DATA TO EXAMINE:
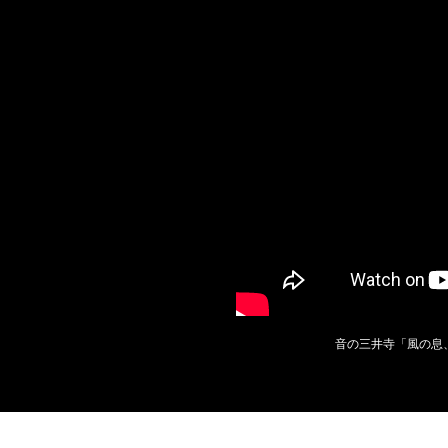
音の三井寺「風の息、呼吸する音」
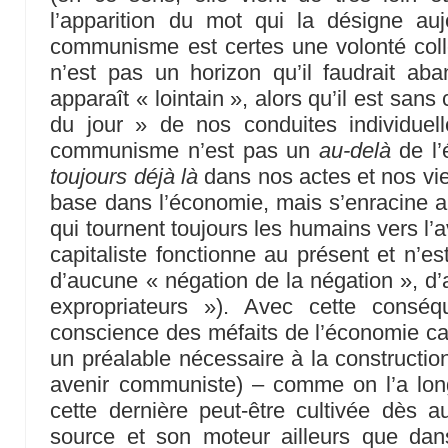
l’apparition du mot qui la désigne auj
communisme est certes une volonté collec
n’est pas un horizon qu’il faudrait aba
apparaît « lointain », alors qu’il est sans
du jour » de nos conduites individuell
communisme n’est pas un
au-delà
de l’
toujours déjà là
dans nos actes et nos vies
base dans l’économie, mais s’enracine ai
qui tournent toujours les humains vers l’
capitaliste fonctionne au présent et n’e
d’aucune « négation de la négation », d’
expropriateurs »). Avec cette cons
conscience des méfaits de l’économie capi
un préalable nécessaire à la constructi
avenir communiste) – comme on l’a lo
cette dernière peut-être cultivée dès au
source et son moteur ailleurs que da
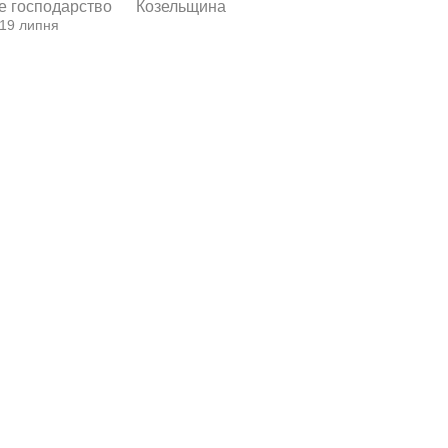
е господарство
Козельщина
 19 липня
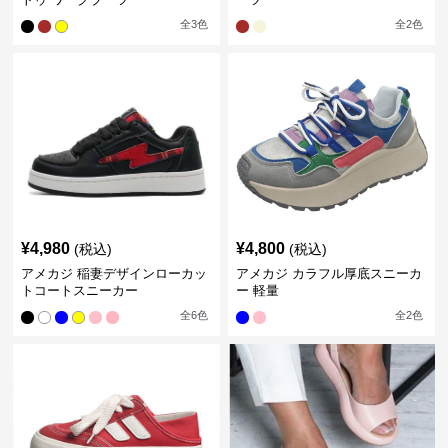
全
3
色
全
2
色
¥
4,980
¥
4,800
(税込)
(税込)
アメカジ 稲妻デザインローカッ
アメカジ カラフル厚底スニーカ
トコートスニーカー
ー 軽量
全
6
色
全
2
色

PROBLEM REQUIREMENTS: Keep every word of the data as it is when you write it out, but drop the pictures.

RESPONSE BELOW:
音の三井寺「風の息、呼吸する音」
l’apparition du mot qui la désigne auj
communisme est certes une volonté collec
n’est pas un horizon qu’il faudrait aba
apparaît « lointain », alors qu’il est sans
du jour » de nos conduites individuell
communisme n’est pas un
au-delà
de l’
toujours déjà là
dans nos actes et nos vies
base dans l’économie, mais s’enracine ai
qui tournent toujours les humains vers l’
capitaliste fonctionne au présent et n’e
d’aucune « négation de la négation », d’
expropriateurs »). Avec cette cons
conscience des méfaits de l’économie capi
un préalable nécessaire à la constructi
avenir communiste) – comme on l’a lo
cette dernière peut-être cultivée dès au
source et son moteur ailleurs que da
е господарство
Козельщина
 19 липня
全
3
色
全
2
色
¥
4,980
¥
4,800
(税込)
(税込)
アメカジ 稲妻デザインローカッ
アメカジ カラフル厚底スニーカ
トコートスニーカー
ー 軽量
全
6
色
全
2
色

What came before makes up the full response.